Labour issues warning over privatisation of ferry service
LABOUR has warned that the privatisation of CalMac’s services threatens to have a huge impact on many fragile communities.
The tendering process for the next Clyde and Hebrides Ferry Services contract is now under way.
The next contract will run from October 2016 for up to eight years and attract up to £1 billion of public funding.
The RMT union has already attacked the whole exercise as “unnecessary, expensive, disruptive and pro-privatisation”.
Although opinion is divided as to whether tendering is the only way to satisfy European state aids regulations, the Scottish Government, like the Labour/Lib Dem Scottish Executive before them, insists that it is required.

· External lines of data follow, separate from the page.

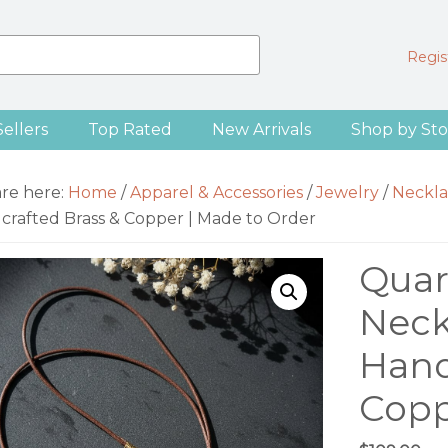
Regist
Sellers
Top Rated
New Arrivals
Shop by Sto
are here:
Home
/
Apparel & Accessories
/
Jewelry
/
Neckla
crafted Brass & Copper | Made to Order
Quar
Neck
Hand
Copp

David Stewart, shadow minister for transport and islands, said: “There is a worry in my mainland and island communities that the contract could be lost to a hard-nosed, remote and non-unionised private sector company with a knock-on loss of quality of service and jobs.”
He said the Scottish Government should consider the success of the public sector East Coast rail service before privatising CalMac.
It is expected the private sector giant Serco will challenge CalMac for the routes.
The controversial multinational, which specialises in managing outsourced government contracts, won the £243 million six-year Northern Isles contract in 2012 to provide lifeline services to Orkney and Shetland.
Almost immediately there was a threat of strike action over the workforce’s terms and conditions and, a few months later, over planned job cuts.
Just after the contract was awarded, the Scottish Government announced sailings between Caithness and Orkney would be reduced from three a day to two.
A Serco spokesman would only say of the Clyde and Hebrides tender: “We are currently evaluating the opportunity.”
Martin Dorchester, managing director of CalMac Ferries Ltd, said: “We are not complacent and recognise that, with the support of our existing customers and stakeholders, we will have to fight hard to secure this contract.”